This is a repost from Linked In. See the original post here to comment.
Enterprise workloads in public cloud? Not very many actually, and it seems to have been a bit stuck for the last 6 years!
It is interesting, based on some research from IBM about 3 years ago, it was determined that only about 20% of the world's IT workloads had moved to public cloud. This chart supports that view.

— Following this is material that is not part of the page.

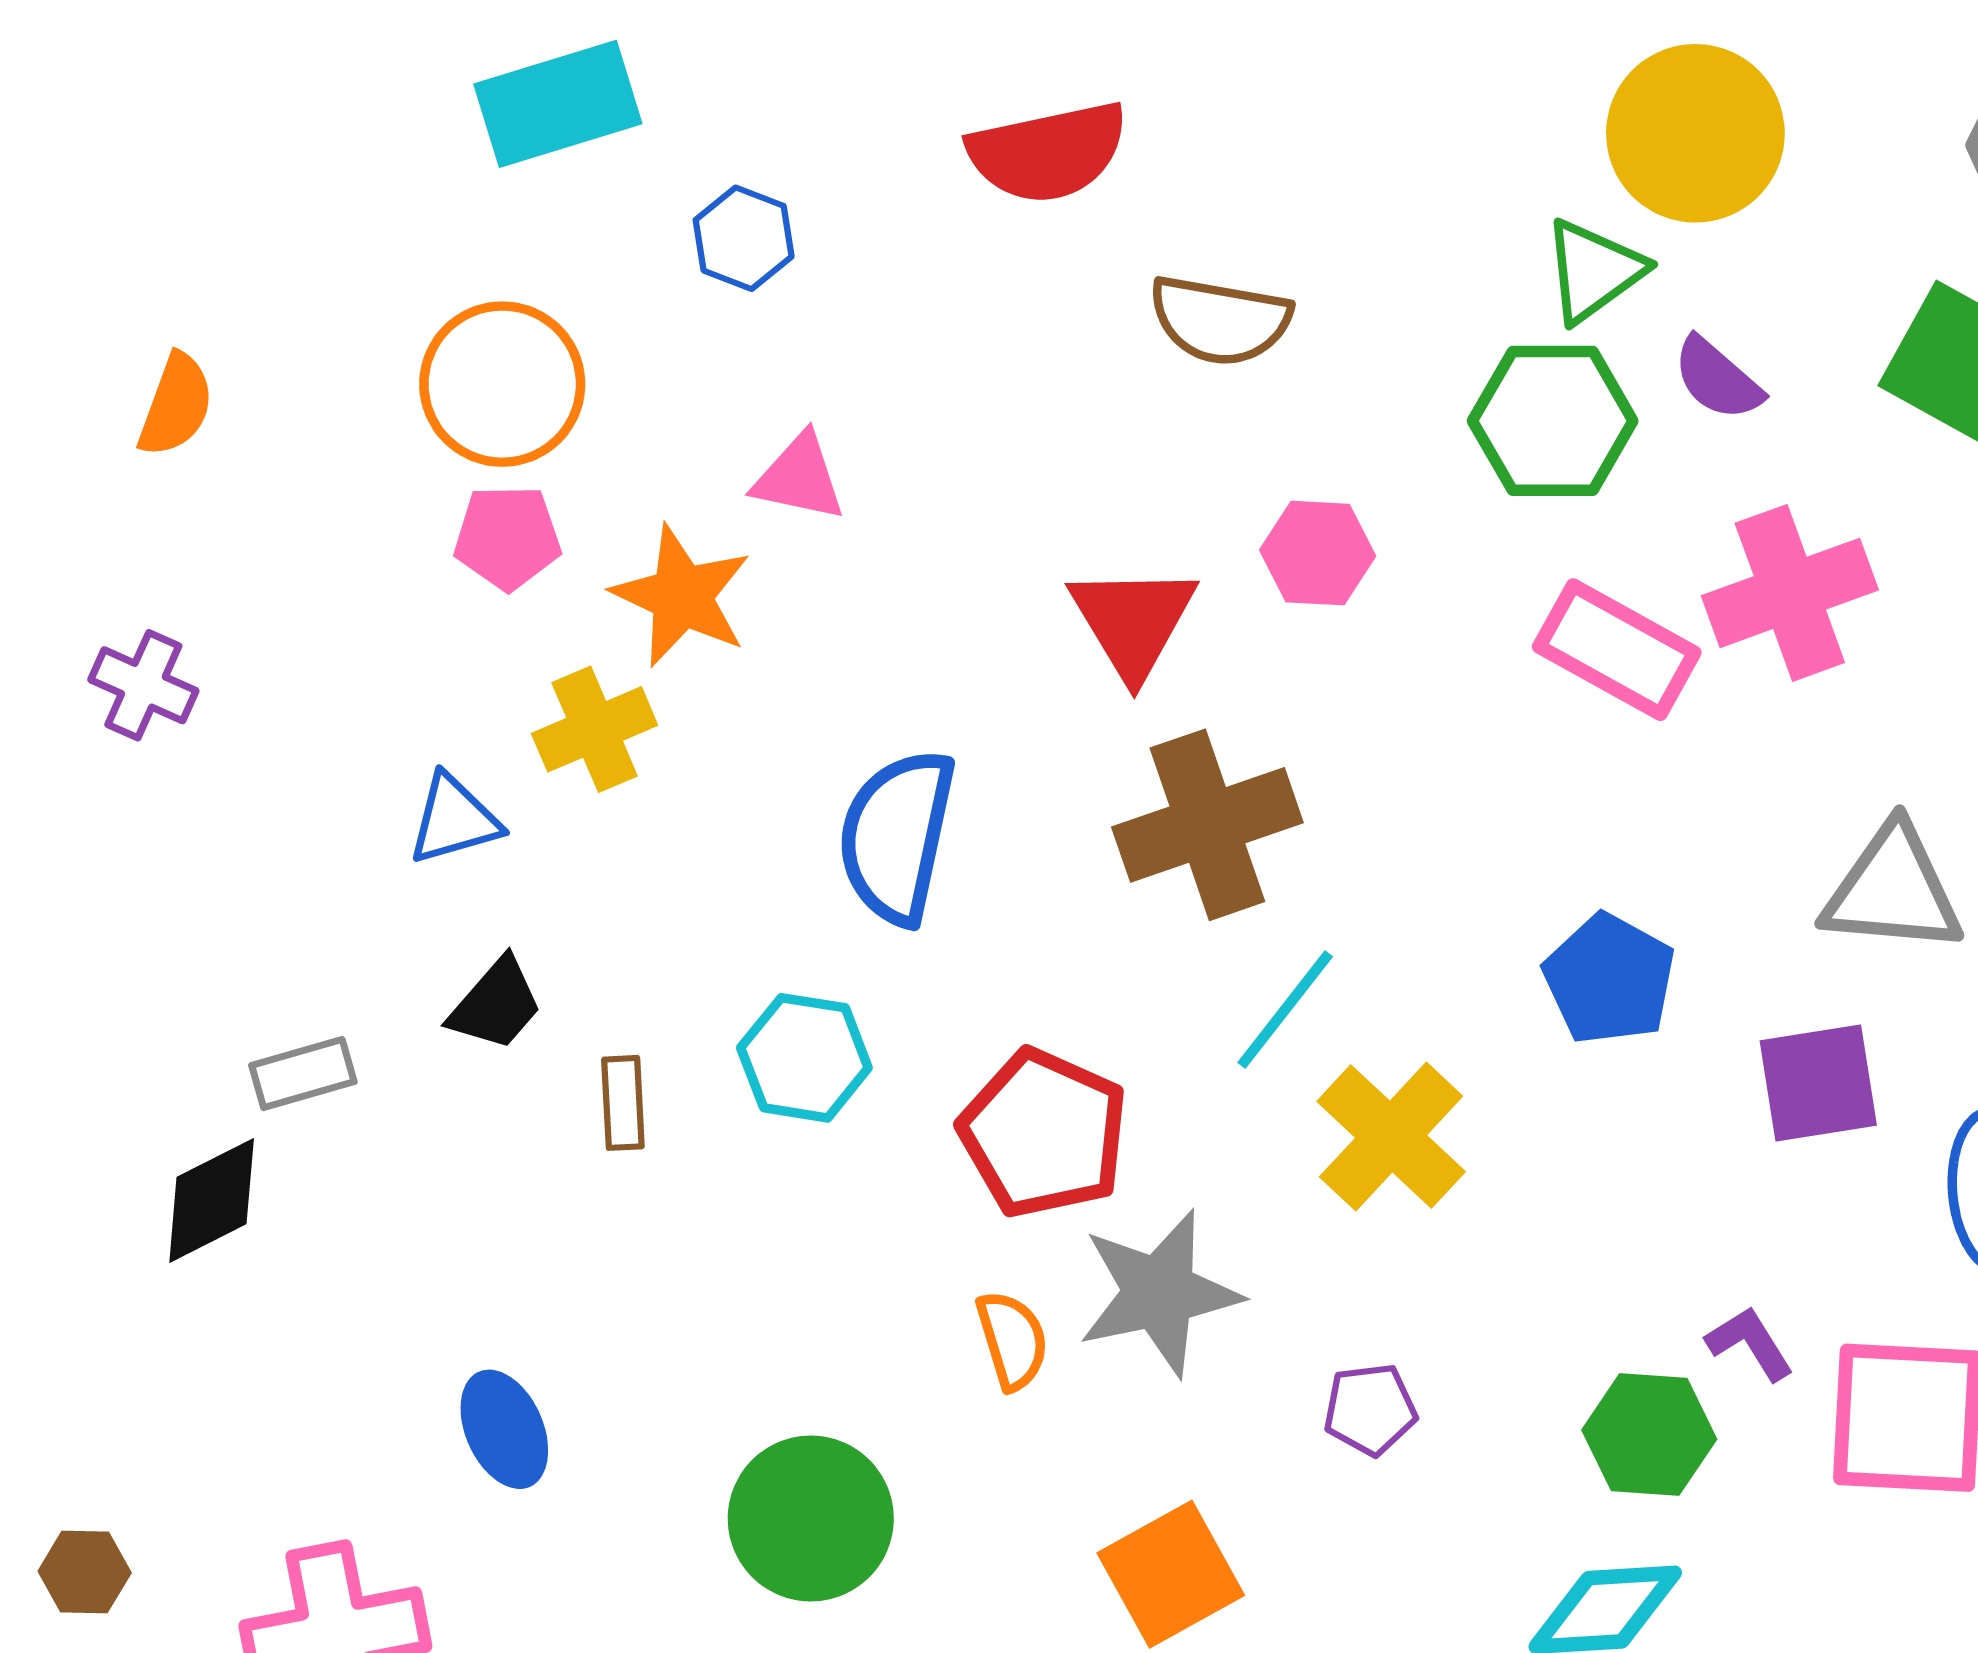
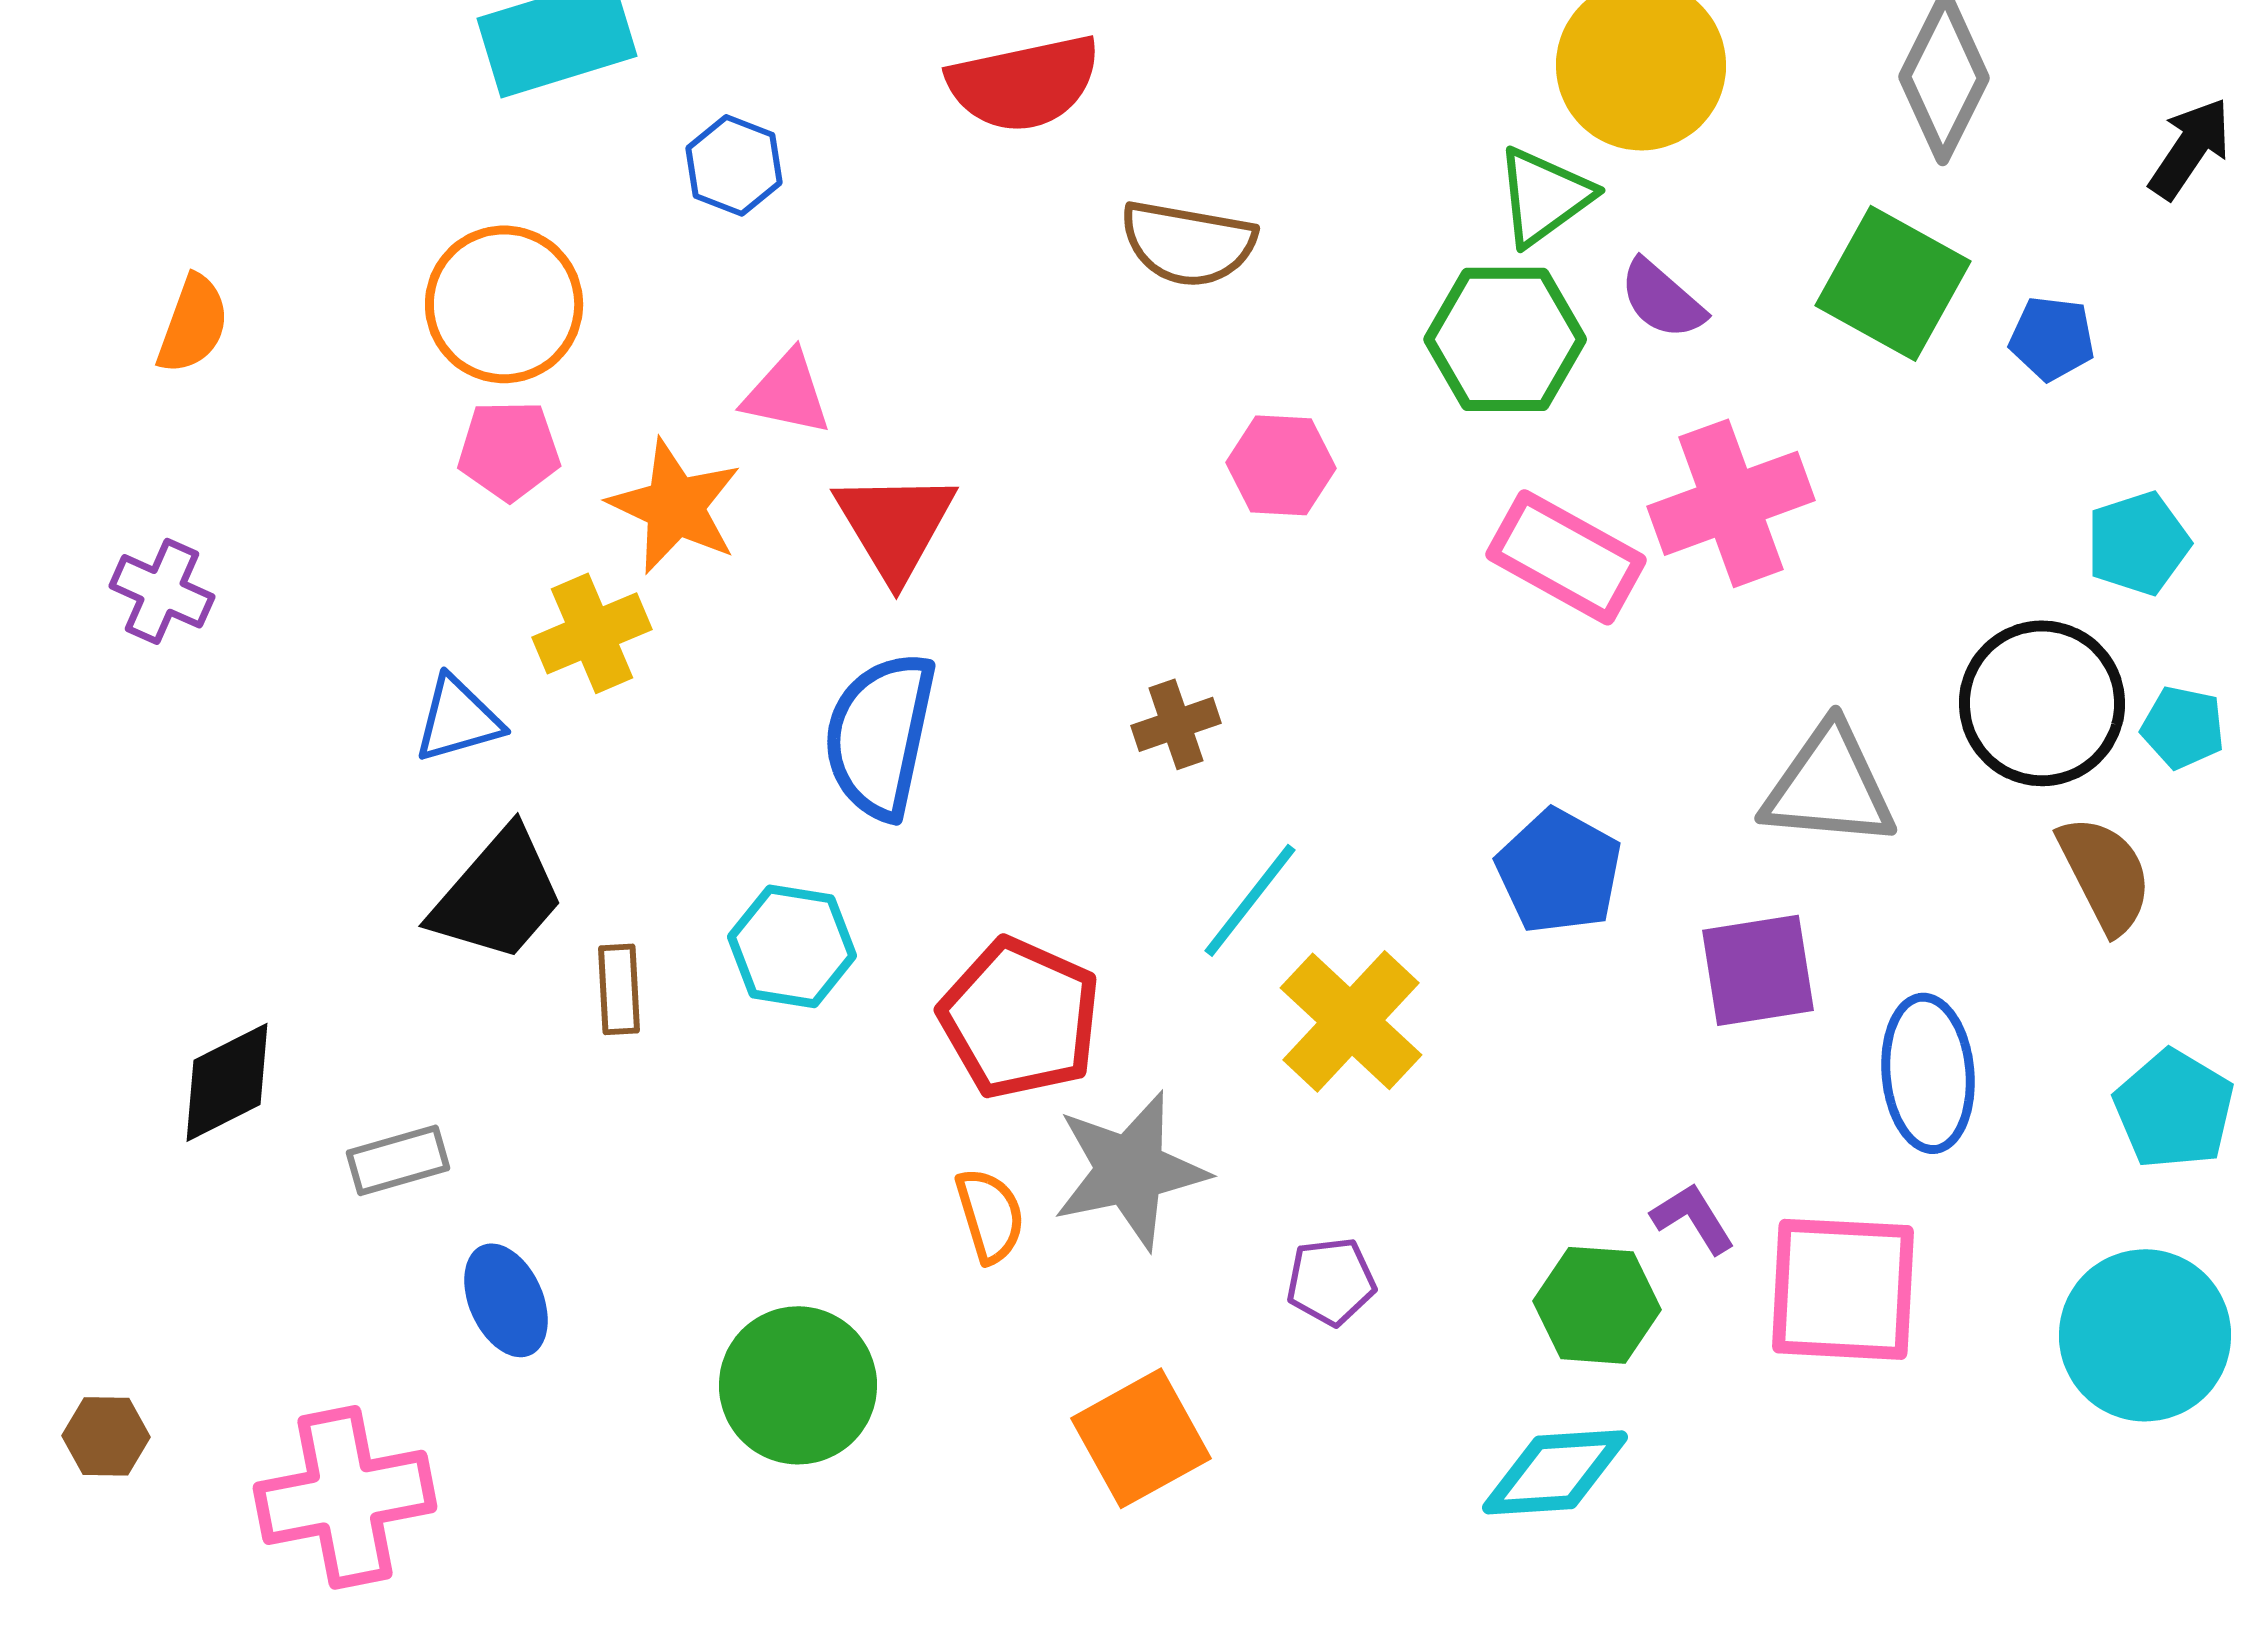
red triangle: (1133, 621) -> (895, 525), moved
brown cross: (1207, 825) -> (1176, 724), size x0.5
black trapezoid: (496, 1004) -> (498, 895), size x1.5
gray rectangle: (303, 1074) -> (398, 1160), moved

What I find most interesting is, for the past 6 years, how flat the percentage moved is (sticking firmly around 20%) and how the "in 3 years time it will be better" percentage clearly has not materialised so far.
This could mean 2 things:
1) Hybrid across cloud and not-cloud is going to be here for a very long time (at least until The Next Big Thing To Replace comes along) and the notion of 100% cloud will be rare - I am assuming the 20% moved includes all of those cases where VMs have just been lift and shifted to cloud without any major transformation - the transformation to make better use of the cloud platform is where the benefits come from though)
2) What this blog describes as ‘gradually, then suddenly’ occurs when there is a sudden big shift all in one go - similar to the big consumer shift from computers to mobiles a while back.

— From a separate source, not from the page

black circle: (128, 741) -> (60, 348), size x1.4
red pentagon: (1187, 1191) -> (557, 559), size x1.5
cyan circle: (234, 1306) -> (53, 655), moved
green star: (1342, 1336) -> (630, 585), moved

I personally think it is (1) because I have seen the state of lots of IT estates and a lot of it is never going to move to cloud unless it is rebuilt from scratch, and there is no business case for that most of the time.
Goes back to something I have said for years: No one size will fit all. Therefore we need to be pragmatic when it comes to designing future states and expecting (embracing?) complexity to muddy the nice clean architecture vision!